The early-day seed threshers were built on a low-wheeled running gear. The thresher consisted of two cast iron rollers with about 1-inch spikes cast on them to crush the melons. The crushed melons dropped into several screens set at an angle and the rinds dropped out the low end. The seeds and juice were caught in a tight box underneath the screen. When it was full, sometimes we filled the seeds in gunny-sacks or hauled the seed and juice to a pit. A single-cylinder hit-and-miss engine usually drove the machine.

Later, machinery was pulled by tractors and PTOs drove the machinery. I've threshed many acres of watermelons and cantaloupes. The seeds had to be washed to wash off the juice and then dried. In the early days, screens were made of window screen and the seeds were sun-dried. Later, driers were developed to dry with gas and propane. At one time, there were six or more seed houses in Rocky Ford that I can name. Only two remain.
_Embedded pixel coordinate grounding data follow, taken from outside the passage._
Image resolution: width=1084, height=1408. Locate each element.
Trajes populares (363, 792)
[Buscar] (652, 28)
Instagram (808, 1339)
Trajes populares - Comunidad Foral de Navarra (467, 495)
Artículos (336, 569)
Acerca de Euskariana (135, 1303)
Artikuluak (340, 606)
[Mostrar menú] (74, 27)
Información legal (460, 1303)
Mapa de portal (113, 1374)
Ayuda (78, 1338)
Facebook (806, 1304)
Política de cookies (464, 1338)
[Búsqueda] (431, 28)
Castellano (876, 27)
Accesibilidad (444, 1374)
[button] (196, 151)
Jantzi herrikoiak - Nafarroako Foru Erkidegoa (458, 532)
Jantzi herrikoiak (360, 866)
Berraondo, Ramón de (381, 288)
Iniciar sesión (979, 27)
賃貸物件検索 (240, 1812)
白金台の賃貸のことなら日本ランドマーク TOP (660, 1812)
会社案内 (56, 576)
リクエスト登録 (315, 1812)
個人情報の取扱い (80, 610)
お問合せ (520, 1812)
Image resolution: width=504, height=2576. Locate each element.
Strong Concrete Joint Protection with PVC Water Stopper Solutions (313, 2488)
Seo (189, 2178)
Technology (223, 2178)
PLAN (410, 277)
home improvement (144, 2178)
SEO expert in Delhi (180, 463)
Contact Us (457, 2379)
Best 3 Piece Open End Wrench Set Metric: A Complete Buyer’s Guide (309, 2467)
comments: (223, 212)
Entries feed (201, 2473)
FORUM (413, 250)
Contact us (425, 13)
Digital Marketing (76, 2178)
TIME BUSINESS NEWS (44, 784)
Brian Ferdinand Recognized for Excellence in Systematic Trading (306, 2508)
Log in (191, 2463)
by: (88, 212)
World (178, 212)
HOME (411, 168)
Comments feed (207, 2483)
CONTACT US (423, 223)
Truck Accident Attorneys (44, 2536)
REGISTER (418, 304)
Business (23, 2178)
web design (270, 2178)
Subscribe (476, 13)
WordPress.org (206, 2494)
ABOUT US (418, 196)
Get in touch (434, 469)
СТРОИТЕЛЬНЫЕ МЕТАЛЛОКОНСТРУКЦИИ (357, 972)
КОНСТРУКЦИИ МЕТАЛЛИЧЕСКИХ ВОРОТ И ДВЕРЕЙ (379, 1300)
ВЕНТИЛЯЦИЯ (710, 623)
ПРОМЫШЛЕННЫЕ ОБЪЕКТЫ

The Burrell Co. was founded in about 1890, as was the Hollar & Co. I worked for Wood Seed for a while. We packaged and shipped all over the country. Hollar & Co. shipped seed all over the world. I've also shipped cantaloupe and honeydew. It was big business in the early part of the 20th century.

Cantaloupes were shipped in ice cars, with bunkers of ice in each with air scoops in the end to circulate cold air to cool the melons. Honeydews were usually shipped in dry cars. I don't really know how many cars were shipped daily on the Stance railroad. I've been told that the icehouse in La Junta, Colo., could ice 40 cars a day. I could write a book on seed growing.

The main crop grown in the first part of the century was melons, sugar beets and onions. At one time there were two sugar factories in Otero County, but there are none now. Onions were also a big crop grown in Otero County. Crowley County north of the Arkansas River was also a big grower of melon and grain crops.